Questi i tempi intorno ai quali oggi, sabato 30 maggio, presso palazzo San Giorgio, si concluderà il convegno dal titolo "I linfomi dell'anziano: attualità e prospettive". L'evento è organizzato dal dottor Giuseppe Tarantini (capo struttura del reparto di Ematologia dell’ospedale di Barletta), con il sostegno dell’Asl Bt.
I linfomi sono una patologia ad elevata incidenza negli anziani, ed anche in tale fascia di età presentano valide possibilità di trattamento e di cura. Tuttavia la popolazione degli anziani con linfoma è eterogenea: per i soggetti in buone condizioni sono proponibili le terapie già utilizzate con successo nei giovani, mentre per i pazienti con comorbidità importanti è necessario garantire una buona qualità di vita.

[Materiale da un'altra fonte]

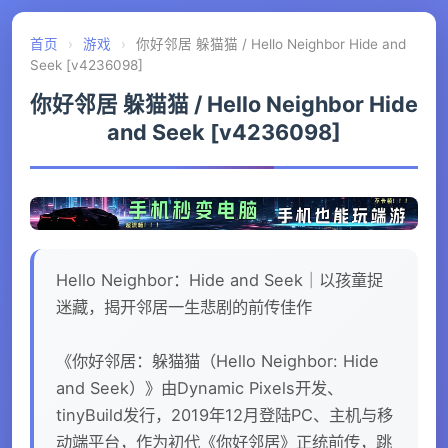
首页
›
游戏
›
你好邻居 躲猫猫 / Hello Neighbor Hide and
Seek [v4236098]
你好邻居 躲猫猫 / Hello Neighbor Hide
and Seek [v4236098]
Hello Neighbor：Hide and Seek｜以孩童捉
迷藏，揭开邻居一生悲剧的前传佳作
《你好邻居：躲猫猫（Hello Neighbor: Hide
and Seek）》由Dynamic Pixels开发、
tinyBuild发行，2019年12月登陆PC、主机与移
动端平台，作为初代《你好邻居》正统前传，跳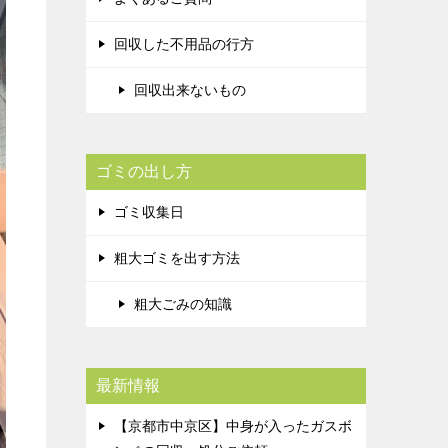
回収した不用品の行方
回収出来ないもの
ゴミの出し方
ゴミ収集日
粗大ゴミを出す方法
粗大ごみの知識
最新情報
【京都市中京区】中身が入ったガスボ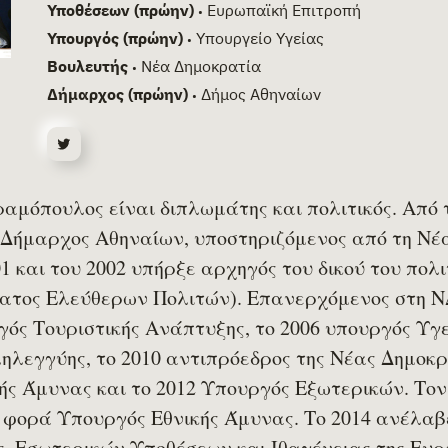
Υποθέσεων (πρώην)
Ευρωπαϊκή Επιτροπή
•
Υπουργός (πρώην)
Υπουργείο Υγείας
•
Βουλευτής
Νέα Δημοκρατία
•
Δήμαρχος (πρώην)
Δήμος Αθηναίων
•
αμόπουλος είναι διπλωμάτης και πολιτικός. Από τ
 Δήμαρχος Αθηναίων, υποστηριζόμενος από τη Νέ
1 και του 2002 υπήρξε αρχηγός του δικού του πολι
ατος Ελεύθερων Πολιτών). Επανερχόμενος στη ΝΔ
γός Τουριστικής Ανάπτυξης, το 2006 υπουργός Υγε
ηλεγγύης, το 2010 αντιπρόεδρος της Νέας Δημοκρ
ής Άμυνας και το 2012 Υπουργός Εξωτερικών. Τον 
 φορά Υπουργός Εθνικής Άμυνας. Το 2014 ανέλαβ
, Εσωτερικών Υποθέσεων και Ιθαγένειας της Ευρ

Al fine di proporre terapie adeguate al paziente è necessario pertanto integrare in un approccio multidisciplinare le diverse professionalità: ematologi, oncologi,radioterapisti, geriatri, internisti, infettivologi ed altri specialisti, senza dimenticare il ruolo precipuo ed essenziale che hanno l’infermiere ed il medico di medicina generale. È indispensabile perciò un’iniziale valutazione delle caratteristiche cliniche del paziente che sia completa, accurata e riproducibile.

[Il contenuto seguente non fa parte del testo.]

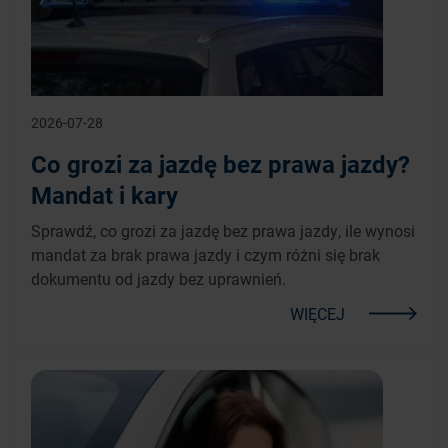
2026-07-28
Co grozi za jazdę bez prawa jazdy?
Mandat i kary
Sprawdź, co grozi za jazdę bez prawa jazdy, ile wynosi
mandat za brak prawa jazdy i czym różni się brak
dokumentu od jazdy bez uprawnień.
WIĘCEJ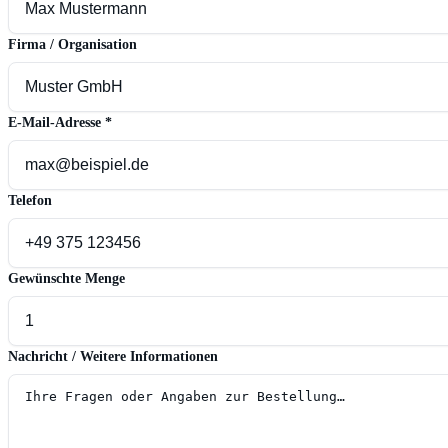
Firma / Organisation
E-Mail-Adresse
*
Telefon
Gewünschte Menge
Nachricht / Weitere Informationen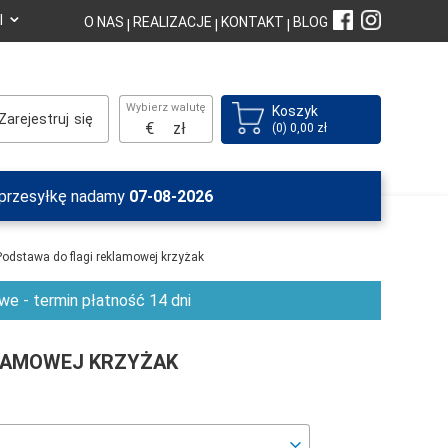
⌄
I
O NAS
REALIZACJE
KONTAKT
BLOG
|
|
|
Wybierz walutę
Koszyk
Zarejestruj
€
zł
(0) 0,00 zł
a przesyłkę nadamy
07-08-2026
Podstawa do flagi reklamowej krzyżak
e - termin płatność 14 dni
LAMOWEJ KRZYŻAK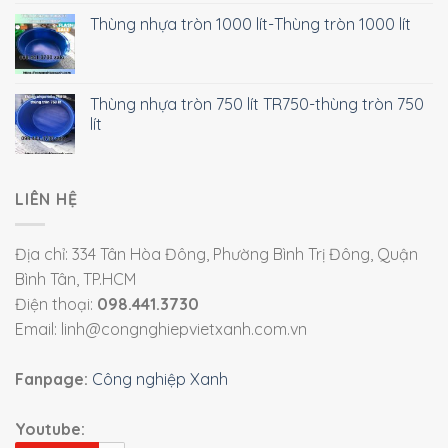
Thùng nhựa tròn 1000 lít-Thùng tròn 1000 lít
Thùng nhựa tròn 750 lít TR750-thùng tròn 750
lít
LIÊN HỆ
Địa chỉ: 334 Tân Hòa Đông, Phường Bình Trị Đông, Quận
Bình Tân, TP.HCM
Điện thoại:
098.441.3730
Email: linh@congnghiepvietxanh.com.vn
Fanpage:
Công nghiệp Xanh
Youtube: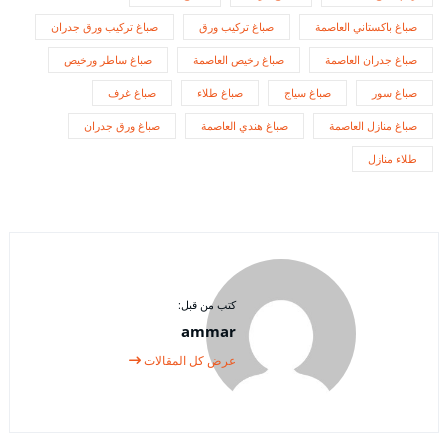
صباغ باكستاني العاصمة
صباغ تركيب ورق
صباغ تركيب ورق جدران
صباغ جدران العاصمة
صباغ رخيص العاصمة
صباغ ساطر ورخيص
صباغ سور
صباغ سياج
صباغ طلاء
صباغ غرف
صباغ منازل العاصمة
صباغ هندي العاصمة
صباغ ورق جدران
طلاء منازل
كتب من قبل:
ammar
عرض كل المقالات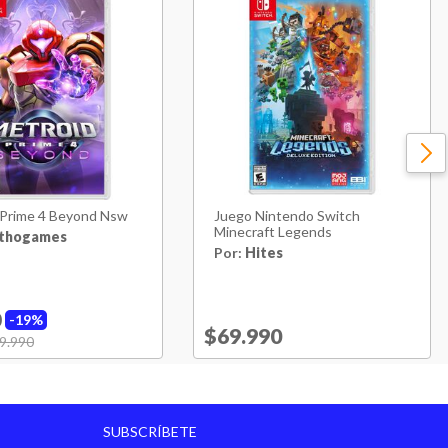
No
16.99 cm
10.49 cm
1.09 cm
 Prime 4 Beyond Nsw
Juego Nintendo Switch
0.05 kg
Minecraft Legends
thogames
Por:
Hites
Japón
0
19%
6 Meses
Price reduced from
$69.990
to
uced from
9.990
to
2 Años
SUBSCRÍBETE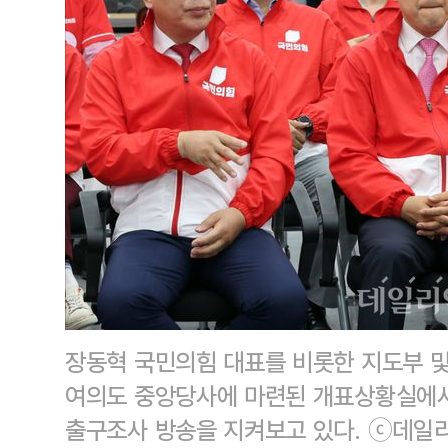
장동혁 국민의힘 대표를 비롯한 지도부 및
여의도 중앙당사에 마련된 개표상황실에서
출구조사 방송을 지켜보고 있다. ⓒ데일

In tale direzione si sono mossi gli sforzi della Fondazione italiana linfomi nel preparare e diffondere, anche attraverso meeting a sfondo educazionale come questo, strumenti che permettono la stratificazione dei soggetti nei diversi protocolli clinici in base ad una valutazione geriatrica multidimensionale (CGA). Successivamente nel corso del trattamento e nelle fasi successive è necessaria una attenzione particolare alla diagnosi ed al management di tutte quelle complicanze che possono compromettere l’esito della cura e la qualità di vita in una popolazione così delicata: tra queste ricordiamo quelle infettive di diversa etiologia (batterica, virale, fungina) che stanno assumendo un’importanza crescente con l’impiego dei nuovi farmaci disponibili; le citopenie, l’emesi, le problematiche cardiologiche, renali, respiratorie ed infine, con importanza preminente sulla qualità di vita, il dolore nei suoi diversi aspetti.